● **Task requirements**: Will you output all of the data below exactly, omitting the images?

● **Available data**:
---------------

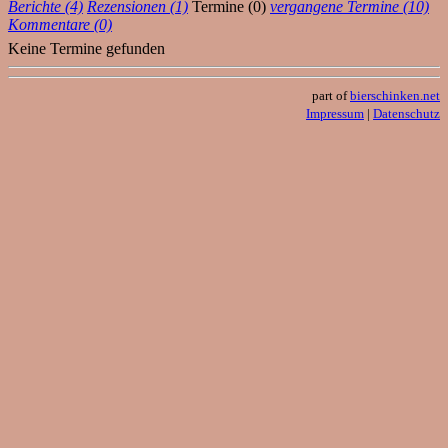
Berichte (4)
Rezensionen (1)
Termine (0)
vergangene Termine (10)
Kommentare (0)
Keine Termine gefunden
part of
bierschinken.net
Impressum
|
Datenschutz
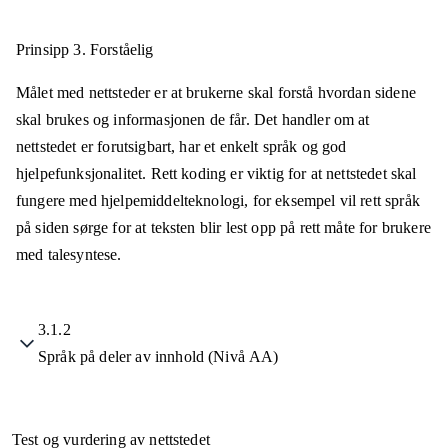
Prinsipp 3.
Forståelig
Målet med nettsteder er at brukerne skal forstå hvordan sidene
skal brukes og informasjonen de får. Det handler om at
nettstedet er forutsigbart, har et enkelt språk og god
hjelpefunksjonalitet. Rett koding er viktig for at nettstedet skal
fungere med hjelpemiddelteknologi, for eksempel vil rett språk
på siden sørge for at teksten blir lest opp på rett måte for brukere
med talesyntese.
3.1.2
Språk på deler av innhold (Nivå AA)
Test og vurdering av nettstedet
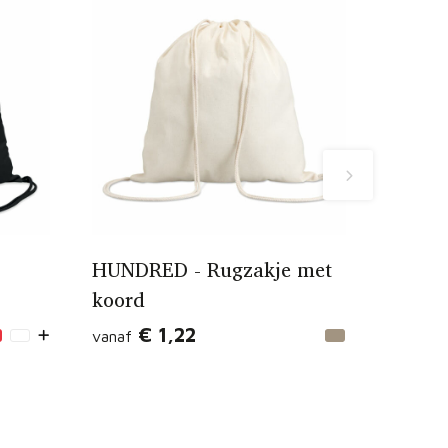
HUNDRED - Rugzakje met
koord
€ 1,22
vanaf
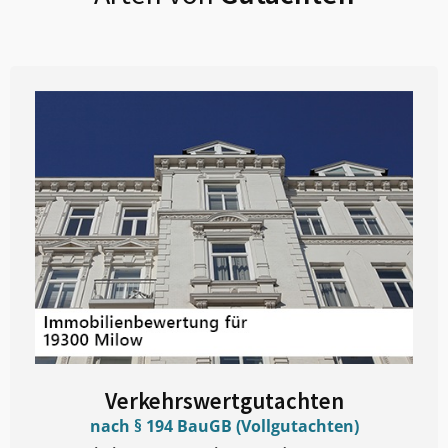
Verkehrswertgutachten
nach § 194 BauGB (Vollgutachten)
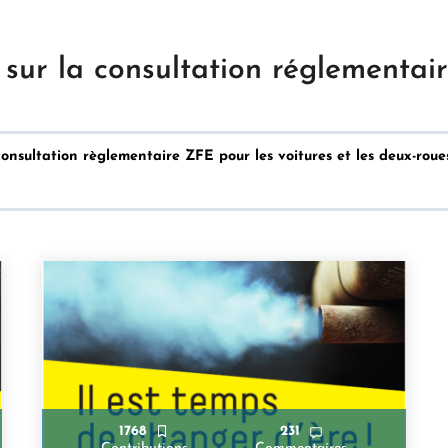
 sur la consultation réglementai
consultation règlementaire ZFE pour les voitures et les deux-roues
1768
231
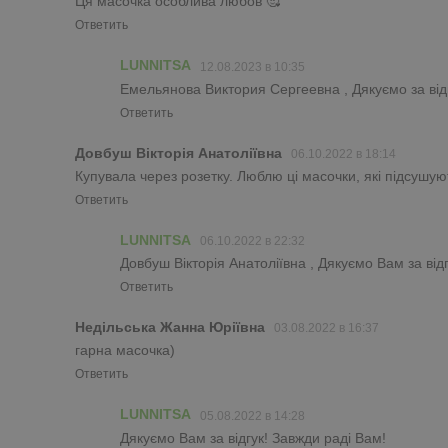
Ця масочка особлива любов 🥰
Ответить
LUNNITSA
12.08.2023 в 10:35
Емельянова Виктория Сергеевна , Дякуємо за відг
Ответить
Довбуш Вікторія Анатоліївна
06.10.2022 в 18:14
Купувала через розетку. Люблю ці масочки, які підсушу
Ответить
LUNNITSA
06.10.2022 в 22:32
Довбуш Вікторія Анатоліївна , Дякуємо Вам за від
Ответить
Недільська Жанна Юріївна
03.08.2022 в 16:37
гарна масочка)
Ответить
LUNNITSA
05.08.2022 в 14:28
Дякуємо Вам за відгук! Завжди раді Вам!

---------------

● **Solution**:
Berichte (4)
Rezensionen (1)
Termine (0)
vergangene Termine (10)
Kommentare (0)
Keine Termine gefunden
part of
bierschinken.net
Impressum
|
Datenschutz
Prinsipp 3.
Forståelig
Målet med nettsteder er at brukerne skal forstå hvordan sidene
skal brukes og informasjonen de får. Det handler om at
nettstedet er forutsigbart, har et enkelt språk og god
hjelpefunksjonalitet. Rett koding er viktig for at nettstedet skal
fungere med hjelpemiddelteknologi, for eksempel vil rett språk
på siden sørge for at teksten blir lest opp på rett måte for brukere
med talesyntese.
3.1.2
Språk på deler av innhold (Nivå AA)
Test og vurdering av nettstedet
HUNDRED - Rugzakje met
koord
€ 1,22
vanaf
Verkehrswertgutachten
nach § 194 BauGB (Vollgutachten)
 sur la consultation réglementai
consultation règlementaire ZFE pour les voitures et les deux-roues
1768
231
Ця масочка особлива любов 🥰
Ответить
LUNNITSA
12.08.2023 в 10:35
Емельянова Виктория Сергеевна , Дякуємо за відг
Ответить
Довбуш Вікторія Анатоліївна
06.10.2022 в 18:14
Купувала через розетку. Люблю ці масочки, які підсушу
Ответить
LUNNITSA
06.10.2022 в 22:32
Довбуш Вікторія Анатоліївна , Дякуємо Вам за від
Ответить
Недільська Жанна Юріївна
03.08.2022 в 16:37
гарна масочка)
Ответить
LUNNITSA
05.08.2022 в 14:28
Дякуємо Вам за відгук! Завжди раді Вам!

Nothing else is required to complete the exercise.